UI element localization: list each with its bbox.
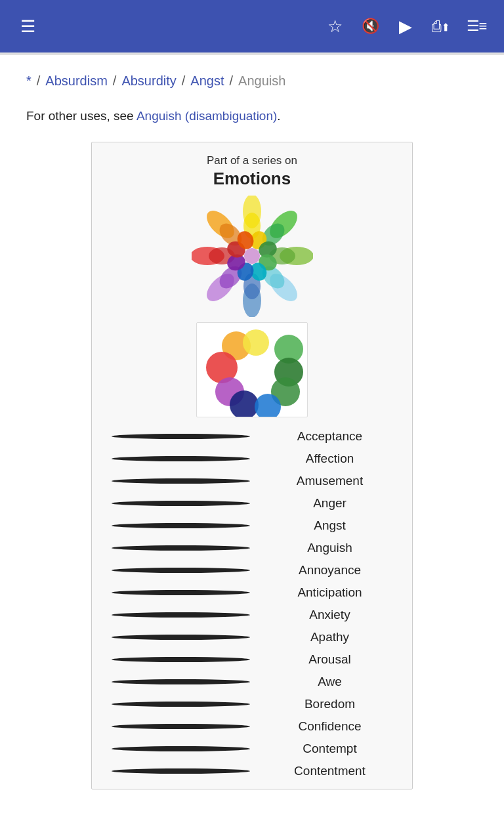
emotion-anger[interactable]: Anger — [261, 496, 399, 511]
list-item: Awe — [105, 671, 399, 693]
star-icon[interactable] — [320, 16, 349, 37]
emotion-anticipation[interactable]: Anticipation — [261, 585, 399, 600]
series-header: Part of a series on — [92, 142, 412, 169]
series-box: Part of a series on Emotions — [91, 142, 413, 789]
bullet-icon — [112, 590, 250, 595]
bullet-icon — [112, 702, 250, 707]
breadcrumb-sep-3: / — [182, 74, 186, 89]
list-item: Affection — [105, 448, 399, 470]
breadcrumb-absurdity[interactable]: Absurdity — [121, 74, 176, 89]
bullet-icon — [112, 523, 250, 528]
list-item: Angst — [105, 514, 399, 537]
breadcrumb-absurdism[interactable]: Absurdism — [45, 74, 107, 89]
emotion-apathy[interactable]: Apathy — [261, 630, 399, 644]
series-title: Emotions — [92, 169, 412, 189]
svg-point-26 — [243, 329, 269, 356]
breadcrumb-current: Anguish — [238, 74, 285, 89]
emotion-anguish[interactable]: Anguish — [261, 541, 399, 555]
bullet-icon — [112, 679, 250, 684]
emotion-contempt[interactable]: Contempt — [261, 742, 399, 756]
bullet-icon — [112, 456, 250, 461]
emotion-amusement[interactable]: Amusement — [261, 474, 399, 488]
bullet-icon — [112, 501, 250, 506]
list-item: Apathy — [105, 626, 399, 648]
breadcrumb: * / Absurdism / Absurdity / Angst / Angu… — [26, 74, 478, 89]
list-item: Anticipation — [105, 581, 399, 604]
bullet-icon — [112, 612, 250, 618]
emotion-arousal[interactable]: Arousal — [261, 652, 399, 667]
topbar: ⬆ ☰≡ — [0, 0, 504, 52]
hamburger-menu-icon[interactable] — [13, 16, 42, 37]
emotion-confidence[interactable]: Confidence — [261, 719, 399, 734]
emotion-angst[interactable]: Angst — [261, 518, 399, 533]
list-item: Acceptance — [105, 425, 399, 448]
play-icon[interactable] — [391, 16, 420, 37]
emotion-awe[interactable]: Awe — [261, 675, 399, 689]
bullet-icon — [112, 657, 250, 662]
emotion-annoyance[interactable]: Annoyance — [261, 563, 399, 578]
list-item: Contentment — [105, 760, 399, 782]
bullet-icon — [112, 568, 250, 573]
emotion-affection[interactable]: Affection — [261, 452, 399, 466]
bullet-icon — [112, 478, 250, 484]
breadcrumb-area: * / Absurdism / Absurdity / Angst / Angu… — [0, 55, 504, 95]
breadcrumb-star[interactable]: * — [26, 74, 32, 89]
list-item: Amusement — [105, 470, 399, 492]
emotion-contentment[interactable]: Contentment — [261, 764, 399, 778]
bullet-icon — [112, 545, 250, 551]
wheel-diagram — [92, 196, 412, 317]
bullet-icon — [112, 746, 250, 751]
share-icon[interactable]: ⬆ — [427, 17, 455, 35]
bullet-icon — [112, 434, 250, 439]
mute-icon[interactable] — [356, 18, 385, 35]
bullet-icon — [112, 724, 250, 729]
disambig-link[interactable]: Anguish (disambiguation) — [136, 109, 277, 123]
emotion-boredom[interactable]: Boredom — [261, 697, 399, 711]
breadcrumb-sep-4: / — [230, 74, 234, 89]
emotion-acceptance[interactable]: Acceptance — [261, 429, 399, 444]
emotion-anxiety[interactable]: Anxiety — [261, 608, 399, 622]
breadcrumb-angst[interactable]: Angst — [190, 74, 224, 89]
bullet-icon — [112, 768, 250, 774]
list-item: Arousal — [105, 648, 399, 671]
list-item: Confidence — [105, 715, 399, 738]
svg-point-24 — [244, 248, 260, 264]
list-item: Contempt — [105, 738, 399, 760]
list-item: Anxiety — [105, 604, 399, 626]
bullet-icon — [112, 635, 250, 640]
menu-lines-icon[interactable]: ☰≡ — [462, 18, 491, 35]
disambig-text: For other uses, see Anguish (disambiguat… — [0, 95, 504, 133]
breadcrumb-sep-1: / — [37, 74, 41, 89]
list-item: Boredom — [105, 693, 399, 715]
list-item: Anguish — [105, 537, 399, 559]
breadcrumb-sep-2: / — [113, 74, 117, 89]
list-item: Annoyance — [105, 559, 399, 581]
emotion-list: Acceptance Affection Amusement Anger Ang… — [92, 425, 412, 782]
circles-diagram — [92, 322, 412, 417]
list-item: Anger — [105, 492, 399, 514]
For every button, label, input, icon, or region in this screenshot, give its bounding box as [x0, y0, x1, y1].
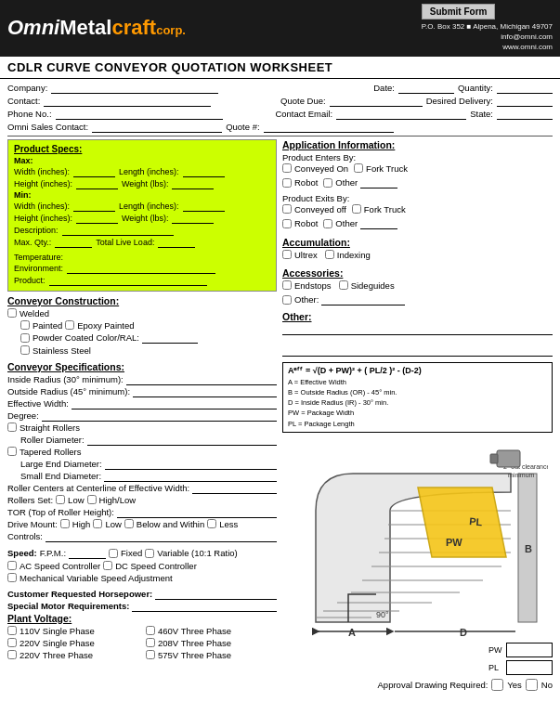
submit-form-button[interactable]: Submit Form — [422, 4, 496, 20]
other-accessories-checkbox[interactable] — [282, 295, 292, 305]
drive-high-checkbox[interactable] — [60, 519, 70, 528]
less-checkbox[interactable] — [207, 519, 216, 528]
v110-checkbox[interactable] — [7, 626, 17, 635]
svg-rect-17 — [490, 454, 498, 463]
logo-corp: corp. — [156, 23, 186, 37]
stainless-checkbox[interactable] — [20, 345, 30, 355]
date-field[interactable] — [398, 83, 454, 94]
approval-yes-checkbox[interactable] — [491, 679, 503, 691]
desired-delivery-field[interactable] — [497, 96, 553, 107]
min-length-field[interactable] — [183, 201, 225, 212]
max-height-field[interactable] — [76, 178, 118, 189]
fpm-field[interactable] — [69, 548, 106, 559]
v110-label: 110V Single Phase — [20, 626, 95, 636]
other2-field[interactable] — [360, 218, 397, 229]
special-motor-field[interactable] — [132, 601, 277, 612]
below-within-checkbox[interactable] — [124, 519, 134, 528]
other-field-2[interactable] — [282, 345, 553, 357]
robot1-checkbox[interactable] — [282, 178, 292, 188]
fork-truck1-checkbox[interactable] — [354, 163, 363, 173]
environment-row: Environment: — [14, 263, 270, 274]
contact-field[interactable] — [44, 96, 211, 107]
pw-box-input[interactable] — [506, 643, 553, 657]
pl-box-input[interactable] — [506, 660, 553, 675]
inside-radius-field[interactable] — [126, 374, 277, 385]
quote-due-field[interactable] — [330, 96, 423, 107]
other2-checkbox[interactable] — [323, 219, 332, 228]
fixed-checkbox[interactable] — [109, 549, 118, 558]
epoxy-painted-checkbox[interactable] — [65, 320, 74, 330]
v220s-checkbox[interactable] — [7, 638, 17, 647]
effective-width-field[interactable] — [72, 398, 277, 410]
drive-low-checkbox[interactable] — [93, 519, 102, 528]
environment-field[interactable] — [67, 263, 215, 274]
min-width-field[interactable] — [73, 201, 115, 212]
min-height-field[interactable] — [76, 213, 118, 224]
approval-no-checkbox[interactable] — [526, 679, 538, 691]
b-label-svg: B — [525, 543, 532, 554]
max-width-field[interactable] — [73, 166, 115, 177]
dc-controller-checkbox[interactable] — [103, 561, 112, 570]
painted-checkbox[interactable] — [20, 320, 30, 330]
controls-field[interactable] — [46, 531, 277, 542]
length-label-max: Length (inches): — [119, 167, 179, 176]
v220s-label: 220V Single Phase — [20, 638, 95, 648]
max-qty-field[interactable] — [55, 237, 92, 248]
contact-email-field[interactable] — [336, 109, 466, 120]
roller-diameter-field[interactable] — [87, 435, 277, 446]
omni-sales-field[interactable] — [92, 122, 222, 133]
robot2-checkbox[interactable] — [282, 219, 292, 228]
conveyed-on-checkbox[interactable] — [282, 163, 292, 173]
company-field[interactable] — [51, 83, 218, 94]
straight-rollers-checkbox[interactable] — [7, 422, 17, 432]
ultrex-label: Ultrex — [294, 250, 318, 260]
min-weight-field[interactable] — [172, 213, 214, 224]
max-length-field[interactable] — [183, 166, 225, 177]
other-field-1[interactable] — [282, 324, 553, 335]
state-field[interactable] — [497, 109, 553, 120]
other1-field[interactable] — [360, 177, 397, 188]
roller-centers-field[interactable] — [192, 483, 277, 494]
large-end-field[interactable] — [105, 459, 277, 470]
variable-checkbox[interactable] — [145, 549, 154, 558]
indexing-checkbox[interactable] — [325, 250, 334, 259]
conveyed-off-checkbox[interactable] — [282, 204, 292, 214]
ac-controller-checkbox[interactable] — [7, 561, 17, 570]
other-accessories-field[interactable] — [321, 294, 405, 306]
large-end-row: Large End Diameter: — [7, 459, 277, 470]
product-field[interactable] — [49, 275, 207, 286]
product-specs-title: Product Specs: — [14, 144, 270, 154]
description-field[interactable] — [62, 225, 174, 236]
total-live-load-field[interactable] — [158, 237, 195, 248]
height-label-min: Height (inches): — [14, 214, 72, 223]
degree-field[interactable] — [42, 410, 277, 422]
customer-hp-field[interactable] — [155, 589, 277, 600]
quote-num-field[interactable] — [264, 122, 394, 133]
max-weight-field[interactable] — [172, 178, 214, 189]
ultrex-checkbox[interactable] — [282, 250, 292, 259]
effective-width-row: Effective Width: — [7, 398, 277, 410]
v220t-checkbox[interactable] — [7, 650, 17, 659]
page-header: Omni Metalcraft corp. Submit Form P.O. B… — [0, 0, 560, 57]
low-checkbox[interactable] — [56, 495, 65, 504]
mechanical-checkbox[interactable] — [7, 573, 17, 582]
v208-checkbox[interactable] — [146, 638, 155, 647]
high-low-checkbox[interactable] — [87, 495, 97, 504]
fork-truck2-checkbox[interactable] — [352, 204, 361, 214]
welded-checkbox[interactable] — [7, 308, 17, 318]
state-label: State: — [470, 109, 493, 119]
v460-checkbox[interactable] — [146, 626, 155, 635]
v575-checkbox[interactable] — [146, 650, 155, 659]
other1-checkbox[interactable] — [323, 178, 332, 188]
small-end-field[interactable] — [104, 471, 277, 482]
quantity-field[interactable] — [497, 83, 553, 94]
sideguides-row: Sideguides — [339, 280, 395, 291]
outside-radius-field[interactable] — [133, 386, 277, 397]
sideguides-checkbox[interactable] — [339, 280, 348, 290]
tapered-rollers-checkbox[interactable] — [7, 447, 17, 456]
color-ral-field[interactable] — [142, 332, 198, 344]
tor-field[interactable] — [117, 507, 277, 518]
endstops-checkbox[interactable] — [282, 280, 292, 290]
phone-field[interactable] — [56, 109, 223, 120]
powder-coated-checkbox[interactable] — [20, 333, 30, 343]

#### EXERCISE OBJECTIVE:
Wherever "weight" appears in a line of the entries, copy that line.

#### RESULT:
min-weight-field[interactable] — [172, 213, 214, 224]
max-weight-field[interactable] — [172, 178, 214, 189]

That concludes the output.